Hi, everyone.
Thanks for the support of these communities - they've been very helpful.
Here's a brief look at my sexual history. I'm 22, bisexual, and have only been sexually active since April, 2007. My first experience was only oral (male-male / giving and receiving) with no ejaculation in my mouth. Unfortunately, my first experience also taught me that I have severe HIV and STD anxiety. I couldn't eat, I couldn't sleep, I was depressed, I had night sweats and mouth ulcers, I lost 15 pounds, and was overwhelmed. After 8 weeks I went to the doctor and broke down in her office and started bawling. I was put on Zoloft and subsequently tested negative after 8 weeks - conclusive. My life was given back to me by my incredible doctor and her compassion.
Fast forward to December, 2008 and January, 2009. I felt ready to resume sexual activity. In December all I did was mutual masturbation, and in January I had mutual masturbation and received oral sex.
The most recent activity was May, 2010, and it was deep kissing, receiving unprotected oral sex, and giving protected oral sex (male-male).

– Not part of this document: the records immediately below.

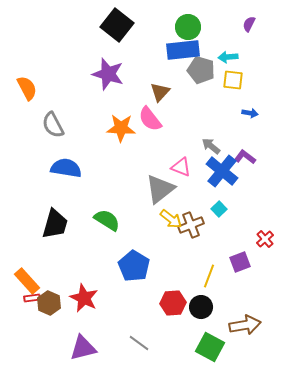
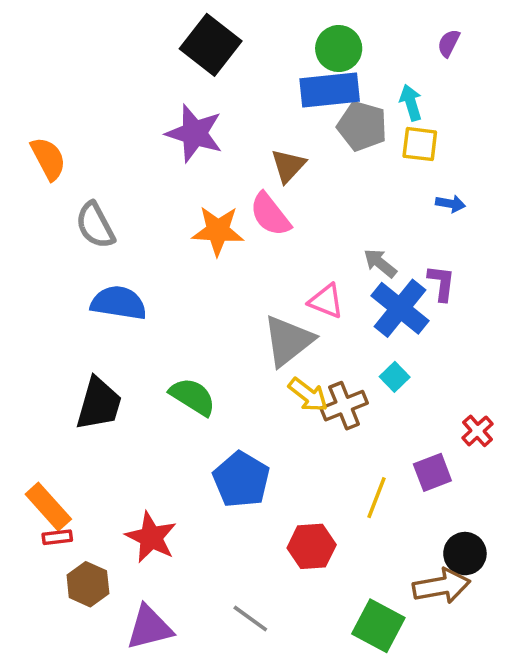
cyan arrow: (228, 57) -> (411, 103), turned 78
purple L-shape: (245, 157) -> (441, 283), turned 60
brown hexagon: (49, 303) -> (88, 584), moved
black circle: (201, 307) -> (465, 554), moved

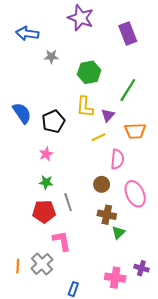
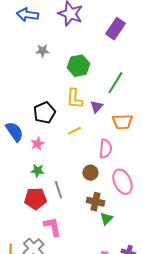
blue arrow: (27, 34) -> (27, 15), moved
purple rectangle: (128, 34) -> (115, 29), turned 55
blue semicircle: (22, 113) -> (14, 132), moved
yellow line: (98, 137) -> (74, 131), moved

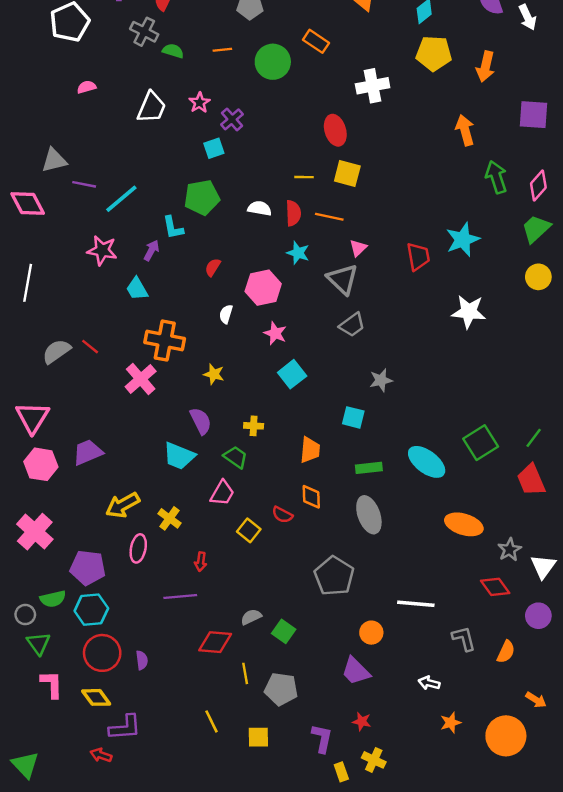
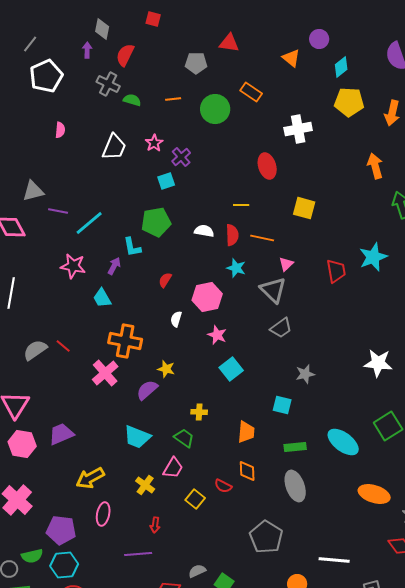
pink semicircle: (87, 87) -> (60, 130), turned 112
yellow square: (347, 173) -> (304, 208), moved
white star: (469, 312) -> (378, 363), moved
purple semicircle: (201, 421) -> (147, 390), moved, turned -105
yellow cross: (169, 518) -> (145, 485), moved

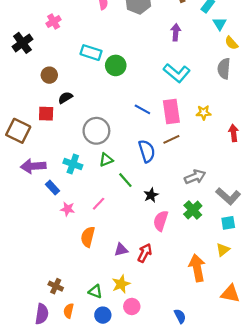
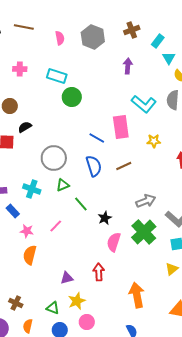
pink cross: (54, 22) -> (20, 69), moved, turned 32
cyan rectangle: (91, 53) -> (57, 76), moved
cyan L-shape: (177, 73) -> (144, 104), moved
pink rectangle: (171, 112) -> (121, 127), moved
blue semicircle: (147, 151) -> (94, 166), moved
green cross: (193, 210) -> (144, 232), size x1.4
orange semicircle: (88, 237) -> (30, 255), moved
purple triangle: (121, 250) -> (67, 278), moved
red arrow: (145, 253) -> (99, 272), turned -30
orange arrow: (197, 268) -> (137, 295), moved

From what I understand from all of my research on the forums, I have never put myself at risk for HIV. Unfortunately, after my most recent experience in May, out of some divine comedy, I developed a case of very persistent jock itch that has put me in a bit of an anxious state. The jock itch is still there, and I've been to the doctors about it. Mind you, I'm not NEARLY as anxious as I was back in '07. I can still function and live happily. But, even though I never put myself at a risk I can't help but let HIV keep slipping into my thoughts . . .
Does anyone have any advice on how to curb this anxiety? Logically, I was never at risk. But, in reality, I can't convince myself otherwise. Were it not for this itch, I wouldn't find myself slipping back into old anxious habits. What do you all think?
Thanks, everyone. I appreciate the help.